Work to complete: An exact repetition of the data below, without images, is the expected answer.

[Start of Attachment]

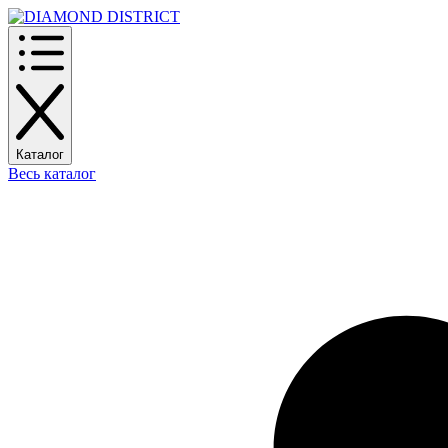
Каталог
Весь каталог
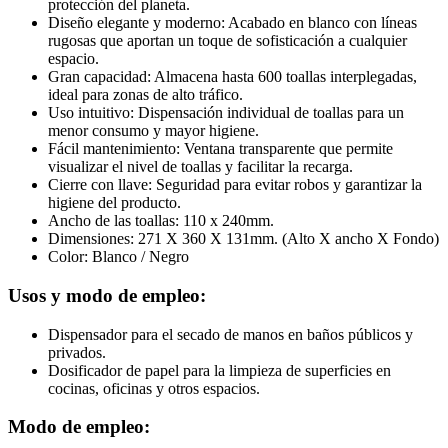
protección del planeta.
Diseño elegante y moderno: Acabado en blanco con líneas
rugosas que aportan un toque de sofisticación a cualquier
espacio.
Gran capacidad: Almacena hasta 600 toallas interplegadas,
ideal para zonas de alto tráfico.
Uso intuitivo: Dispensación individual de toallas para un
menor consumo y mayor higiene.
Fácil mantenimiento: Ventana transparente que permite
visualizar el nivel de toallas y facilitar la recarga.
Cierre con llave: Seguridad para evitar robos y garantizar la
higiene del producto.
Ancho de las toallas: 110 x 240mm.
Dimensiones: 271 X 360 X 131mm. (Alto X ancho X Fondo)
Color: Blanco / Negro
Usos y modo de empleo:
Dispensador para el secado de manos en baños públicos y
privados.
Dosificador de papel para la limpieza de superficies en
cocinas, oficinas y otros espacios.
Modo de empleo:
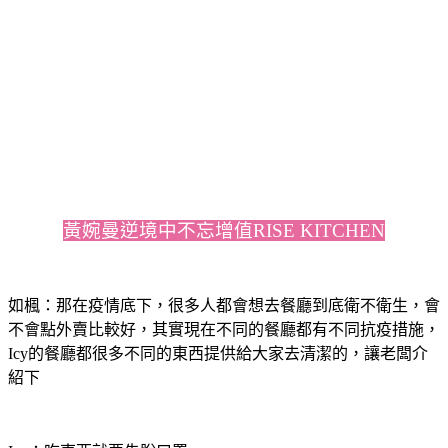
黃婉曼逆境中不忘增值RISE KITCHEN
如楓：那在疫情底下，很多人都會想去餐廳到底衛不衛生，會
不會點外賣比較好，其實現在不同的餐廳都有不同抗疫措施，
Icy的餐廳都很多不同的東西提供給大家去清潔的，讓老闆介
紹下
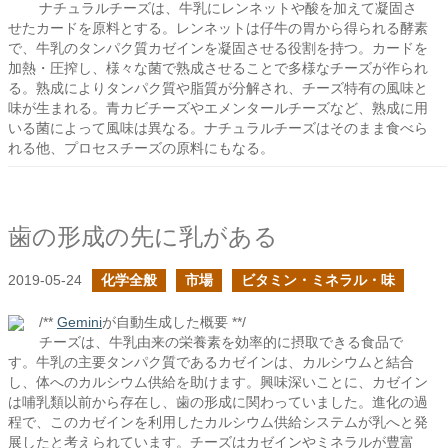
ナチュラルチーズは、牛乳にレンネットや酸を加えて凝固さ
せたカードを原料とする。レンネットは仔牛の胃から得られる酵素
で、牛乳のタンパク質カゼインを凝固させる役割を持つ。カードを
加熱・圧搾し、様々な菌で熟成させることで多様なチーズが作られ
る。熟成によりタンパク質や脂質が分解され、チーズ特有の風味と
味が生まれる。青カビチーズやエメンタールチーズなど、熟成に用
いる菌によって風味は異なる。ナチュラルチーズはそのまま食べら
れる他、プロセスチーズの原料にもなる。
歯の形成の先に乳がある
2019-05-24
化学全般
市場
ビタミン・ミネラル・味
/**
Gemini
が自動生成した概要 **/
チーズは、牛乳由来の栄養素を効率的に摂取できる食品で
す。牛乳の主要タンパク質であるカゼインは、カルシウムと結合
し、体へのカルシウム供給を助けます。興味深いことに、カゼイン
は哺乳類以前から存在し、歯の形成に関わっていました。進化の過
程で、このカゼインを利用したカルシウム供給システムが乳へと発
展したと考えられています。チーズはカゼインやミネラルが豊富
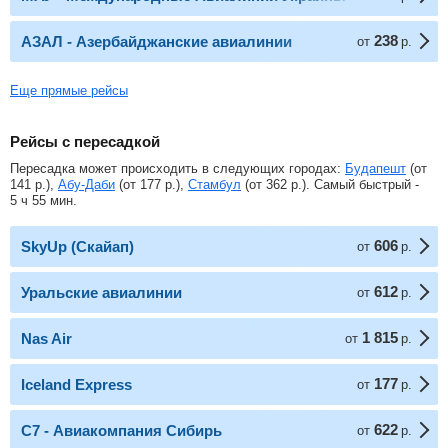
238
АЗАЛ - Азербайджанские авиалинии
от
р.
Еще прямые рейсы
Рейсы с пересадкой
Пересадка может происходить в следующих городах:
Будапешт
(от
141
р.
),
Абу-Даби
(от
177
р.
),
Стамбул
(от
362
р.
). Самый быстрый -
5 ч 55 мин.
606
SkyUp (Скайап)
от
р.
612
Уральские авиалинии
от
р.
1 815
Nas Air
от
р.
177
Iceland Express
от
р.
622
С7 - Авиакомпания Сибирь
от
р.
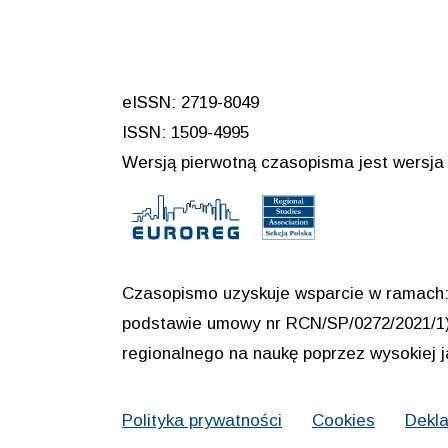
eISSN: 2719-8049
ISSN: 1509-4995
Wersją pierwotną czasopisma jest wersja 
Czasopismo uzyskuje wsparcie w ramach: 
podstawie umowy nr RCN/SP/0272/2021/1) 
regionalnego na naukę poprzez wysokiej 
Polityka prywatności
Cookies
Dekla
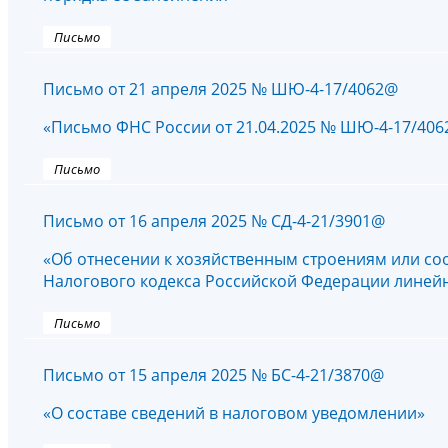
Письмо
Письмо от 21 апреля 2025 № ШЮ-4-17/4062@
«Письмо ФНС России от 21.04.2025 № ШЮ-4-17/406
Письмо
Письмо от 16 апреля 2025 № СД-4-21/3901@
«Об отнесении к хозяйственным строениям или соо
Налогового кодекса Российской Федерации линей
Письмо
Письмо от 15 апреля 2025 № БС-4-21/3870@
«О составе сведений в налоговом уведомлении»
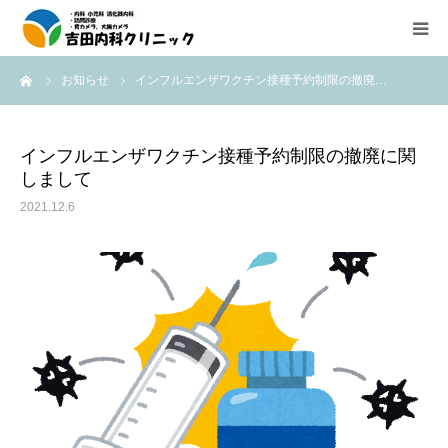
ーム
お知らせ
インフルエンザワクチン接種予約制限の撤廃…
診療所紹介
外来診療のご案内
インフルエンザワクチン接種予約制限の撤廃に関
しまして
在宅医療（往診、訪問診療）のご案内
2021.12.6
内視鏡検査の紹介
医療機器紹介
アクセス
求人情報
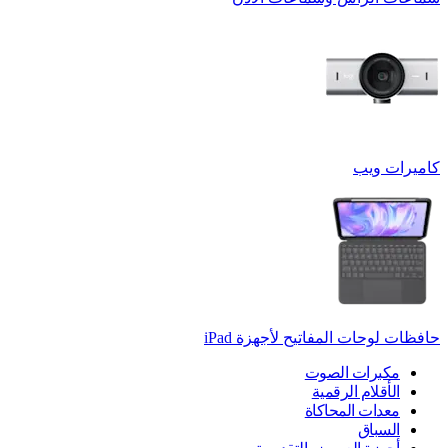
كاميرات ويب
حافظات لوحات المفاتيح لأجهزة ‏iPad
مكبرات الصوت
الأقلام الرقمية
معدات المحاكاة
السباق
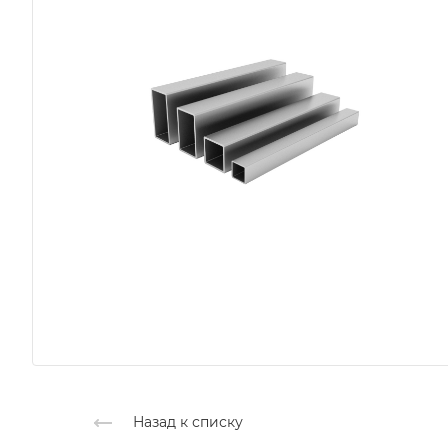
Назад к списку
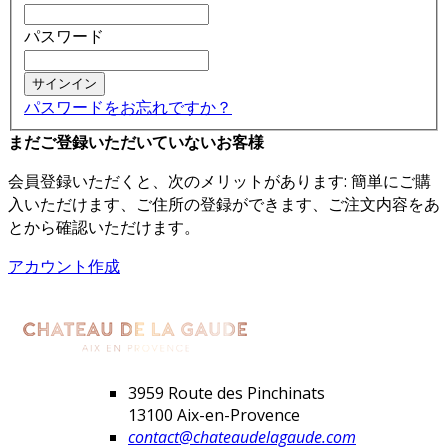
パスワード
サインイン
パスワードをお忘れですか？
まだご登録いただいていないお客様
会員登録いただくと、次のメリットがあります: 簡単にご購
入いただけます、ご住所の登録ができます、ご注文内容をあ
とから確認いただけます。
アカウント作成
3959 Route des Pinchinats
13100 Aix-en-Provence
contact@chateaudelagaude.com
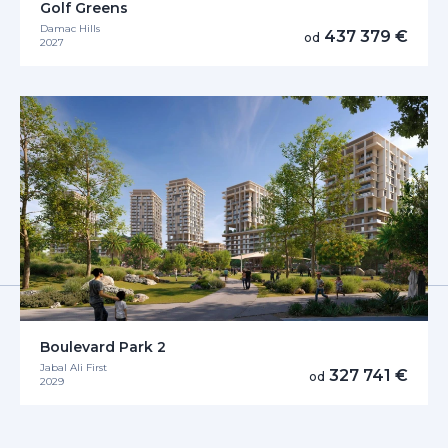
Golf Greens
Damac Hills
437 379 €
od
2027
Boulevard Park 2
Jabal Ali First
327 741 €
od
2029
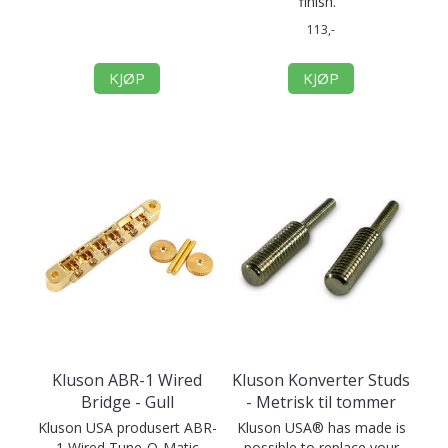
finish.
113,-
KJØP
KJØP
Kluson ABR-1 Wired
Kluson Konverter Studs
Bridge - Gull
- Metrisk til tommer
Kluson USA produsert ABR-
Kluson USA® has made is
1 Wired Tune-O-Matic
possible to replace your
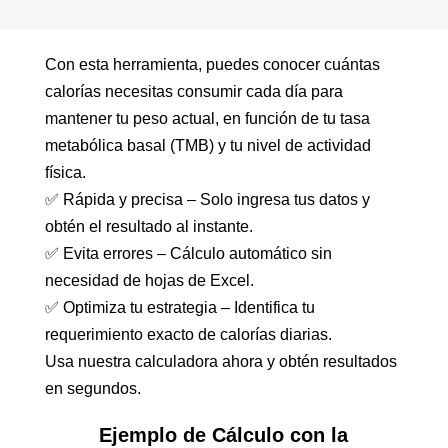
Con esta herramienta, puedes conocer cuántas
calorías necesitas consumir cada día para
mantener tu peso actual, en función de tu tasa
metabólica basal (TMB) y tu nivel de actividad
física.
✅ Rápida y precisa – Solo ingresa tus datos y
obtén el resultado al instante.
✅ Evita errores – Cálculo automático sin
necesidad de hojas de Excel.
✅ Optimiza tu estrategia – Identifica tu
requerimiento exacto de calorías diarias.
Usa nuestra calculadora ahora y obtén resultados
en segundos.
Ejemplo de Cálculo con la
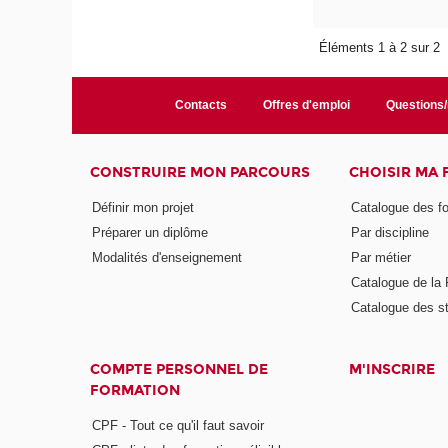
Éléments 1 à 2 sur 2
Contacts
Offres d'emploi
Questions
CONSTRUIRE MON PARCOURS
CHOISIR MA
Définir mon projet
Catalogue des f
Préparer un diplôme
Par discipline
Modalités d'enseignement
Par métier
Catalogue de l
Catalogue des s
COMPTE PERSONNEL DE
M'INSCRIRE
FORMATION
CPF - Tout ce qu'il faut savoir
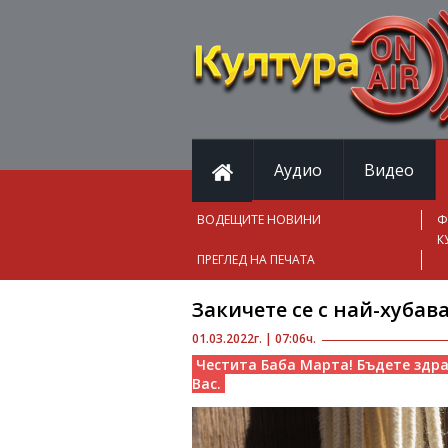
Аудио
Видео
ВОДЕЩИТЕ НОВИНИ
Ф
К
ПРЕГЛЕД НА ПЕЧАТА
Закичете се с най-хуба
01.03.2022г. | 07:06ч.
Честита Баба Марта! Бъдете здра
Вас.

[End of Attachment]

Exercise output:
Каталог
Весь каталог
protección del planeta.
Diseño elegante y moderno: Acabado en blanco con líneas
rugosas que aportan un toque de sofisticación a cualquier
espacio.
Gran capacidad: Almacena hasta 600 toallas interplegadas,
ideal para zonas de alto tráfico.
Uso intuitivo: Dispensación individual de toallas para un
menor consumo y mayor higiene.
Fácil mantenimiento: Ventana transparente que permite
visualizar el nivel de toallas y facilitar la recarga.
Cierre con llave: Seguridad para evitar robos y garantizar la
higiene del producto.
Ancho de las toallas: 110 x 240mm.
Dimensiones: 271 X 360 X 131mm. (Alto X ancho X Fondo)
Color: Blanco / Negro
Usos y modo de empleo:
Dispensador para el secado de manos en baños públicos y
privados.
Dosificador de papel para la limpieza de superficies en
cocinas, oficinas y otros espacios.
Modo de empleo:
黃婉曼逆境中不忘增值RISE KITCHEN
如楓：那在疫情底下，很多人都會想去餐廳到底衛不衛生，會
不會點外賣比較好，其實現在不同的餐廳都有不同抗疫措施，
Icy的餐廳都很多不同的東西提供給大家去清潔的，讓老闆介
紹下
ナチュラルチーズは、牛乳にレンネットや酸を加えて凝固さ
せたカードを原料とする。レンネットは仔牛の胃から得られる酵素
で、牛乳のタンパク質カゼインを凝固させる役割を持つ。カードを
加熱・圧搾し、様々な菌で熟成させることで多様なチーズが作られ
る。熟成によりタンパク質や脂質が分解され、チーズ特有の風味と
味が生まれる。青カビチーズやエメンタールチーズなど、熟成に用
いる菌によって風味は異なる。ナチュラルチーズはそのまま食べら
れる他、プロセスチーズの原料にもなる。
歯の形成の先に乳がある
2019-05-24
化学全般
市場
ビタミン・ミネラル・味
/**
Gemini
が自動生成した概要 **/
チーズは、牛乳由来の栄養素を効率的に摂取できる食品で
す。牛乳の主要タンパク質であるカゼインは、カルシウムと結合
し、体へのカルシウム供給を助けます。興味深いことに、カゼイン
は哺乳類以前から存在し、歯の形成に関わっていました。進化の過
程で、このカゼインを利用したカルシウム供給システムが乳へと発
展したと考えられています。チーズはカゼインやミネラルが豊富
238
АЗАЛ - Азербайджанские авиалинии
от
р.
Еще прямые рейсы
Рейсы с пересадкой
Пересадка может происходить в следующих городах:
Будапешт
(от
141
р.
),
Абу-Даби
(от
177
р.
),
Стамбул
(от
362
р.
). Самый быстрый -
5 ч 55 мин.
606
SkyUp (Скайап)
от
р.
612
Уральские авиалинии
от
р.
1 815
Nas Air
от
р.
177
Iceland Express
от
р.
622
С7 - Авиакомпания Сибирь
от
р.
eISSN: 2719-8049
ISSN: 1509-4995
Wersją pierwotną czasopisma jest wersja 
Czasopismo uzyskuje wsparcie w ramach: 
podstawie umowy nr RCN/SP/0272/2021/1) 
regionalnego na naukę poprzez wysokiej 
Polityka prywatności
Cookies
Dekla
Письмо
Письмо от 21 апреля 2025 № ШЮ-4-17/4062@
«Письмо ФНС России от 21.04.2025 № ШЮ-4-17/406
Письмо
Письмо от 16 апреля 2025 № СД-4-21/3901@
«Об отнесении к хозяйственным строениям или соо
Налогового кодекса Российской Федерации линей
Письмо
Письмо от 15 апреля 2025 № БС-4-21/3870@
«О составе сведений в налоговом уведомлении»
ーム
お知らせ
インフルエンザワクチン接種予約制限の撤廃…
診療所紹介
外来診療のご案内
インフルエンザワクチン接種予約制限の撤廃に関
しまして
在宅医療（往診、訪問診療）のご案内
2021.12.6
内視鏡検査の紹介
医療機器紹介
アクセス
求人情報
كاميرات ويب
حافظات لوحات المفاتيح لأجهزة ‏iPad
مكبرات الصوت
الأقلام الرقمية
معدات المحاكاة
السباق
Назад к списку
パスワード
サインイン
パスワードをお忘れですか？
まだご登録いただいていないお客様
会員登録いただくと、次のメリットがあります: 簡単にご購
入いただけます、ご住所の登録ができます、ご注文内容をあ
とから確認いただけます。
アカウント作成
3959 Route des Pinchinats
13100 Aix-en-Provence
contact@chateaudelagaude.com
Golf Greens
Damac Hills
437 379 €
od
2027
Boulevard Park 2
Jabal Ali First
327 741 €
od
2029
finish.
113,-
KJØP
KJØP
Kluson ABR-1 Wired
Kluson Konverter Studs
Bridge - Gull
- Metrisk til tommer
Kluson USA produsert ABR-
Kluson USA® has made is
1 Wired Tune-O-Matic
possible to replace your
Con esta herramienta, puedes conocer cuántas
calorías necesitas consumir cada día para
mantener tu peso actual, en función de tu tasa
metabólica basal (TMB) y tu nivel de actividad
física.
✅ Rápida y precisa – Solo ingresa tus datos y
obtén el resultado al instante.
✅ Evita errores – Cálculo automático sin
necesidad de hojas de Excel.
✅ Optimiza tu estrategia – Identifica tu
requerimiento exacto de calorías diarias.
Usa nuestra calculadora ahora y obtén resultados
en segundos.
Ejemplo de Cálculo con la
Éléments 1 à 2 sur 2
Contacts
Offres d'emploi
Questions
CONSTRUIRE MON PARCOURS
CHOISIR MA
Définir mon projet
Catalogue des f
Préparer un diplôme
Par discipline
Modalités d'enseignement
Par métier
Catalogue de l
Catalogue des s
COMPTE PERSONNEL DE
M'INSCRIRE
FORMATION
CPF - Tout ce qu'il faut savoir
Аудио
Видео
ВОДЕЩИТЕ НОВИНИ
Ф
К
ПРЕГЛЕД НА ПЕЧАТА
Закичете се с най-хуба
01.03.2022г. | 07:06ч.
Честита Баба Марта! Бъдете здра
Вас.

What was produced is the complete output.